Factors Affecting Achievement in a Satellite-Delivered Japanese Language Program
Rebecca Oxford; Young Park-Oh; Sukero Ito; Malenna Sumrall

This article reviews previous research and reports on a study relating to six factors relevant to achievement in learning a new language: motivation, language learning styles, language learning strategies, gender, course level, and previous experience in learning a foreign language. Although motivation, learning styles, gender, and learning strategy use were all found to be influential, motivation was the single most important predictor of success. The authors suggest that awareness and understanding of the influence and interaction of student characteristics on achievement will allow instructors to provide optimal learning opportunities for all students.

Faculty Planning for Distance Teaching
Linda L. Wolcott

How faculty in higher education plan instruction is an area about which little is known. The purpose of this study was to describe instructional planning by faculty teaching adult learners via interactive telecommunications technology and to identify their principal concerns when designing distance instruction. Qualitative methods were used to collect and analyze data on planning by eleven full-time faculty members teaching on an audiographic distance network.

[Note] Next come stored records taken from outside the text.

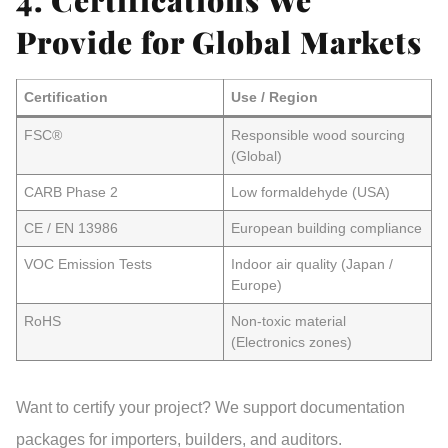
Provide for Global Markets
Certification
Use / Region
FSC®
Responsible wood sourcing
(Global)
CARB Phase 2
Low formaldehyde (USA)
CE / EN 13986
European building compliance
VOC Emission Tests
Indoor air quality (Japan /
Europe)
RoHS
Non-toxic material
(Electronics zones)
Want to certify your project? We support
documentation
packages
for importers, builders, and auditors.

Their distance instruction planning process was characterized by three features: term rather than day-to-day planning, a primary emphasis on content rather than process, and reliance on the syllabus as the focal point of planning.

The Effectiveness of Traditional vs. Satellite Delivery in Three Management of Technology Master's Degree Programs
William E. Souder

This paper presents the results of a "natural experiment" that directly compared traditional classroom and distance learning settings. The distance learners performed better than the traditional learners on several dimensions. It appears that the distance learners' higher levels of maturity, experience, "kindred spirit," enthusiasm, and sense of responsibility contributed to their performance, and that these conditions might be vital to successful distance learning. This study also reinforces the importance of giving quick feedback on homework to distance students, and the importance of frequent telephone or other electronic media contacts between the instructor and the distance students. Additional information useful for designing effective distance learning programs was collected.

Student Achievement and Attitude in a Satellite-Delivered High School Science Course
Elaine D. Martin and Larry Rainey

This study investigated the effect of satellite-delivered instruction on student achievement and attitude in a high school anatomy and physiology course. The experimental group included students from seven high schools enrolled in the satellite-delivered course. The control group consisted of students from seven high schools in which classroom teachers provided instruction. An experimental versus control matched- pair design was used in the study. Two hypotheses were tested using the t-test for dependent samples. The findings show that there was no significant difference between the experimental group and control group in attitude toward anatomy and physiology. However, on the achievement test the mean post- test score of the experimental group was significantly higher than that of the control group.

The Development of an Instrument to Measure Student Attitudes toward Televised Courses
Paul M. Biner

This article describes a method for developing a customized, empirically-based attitudinal assessment instrument. Issues relating to the effective administration of the instrument and to faculty resistance are discussed. The authors suggest that the structured assessment of student attitudes toward distance delivery made possible by such an instrument is an important initial step in the overall evaluation process.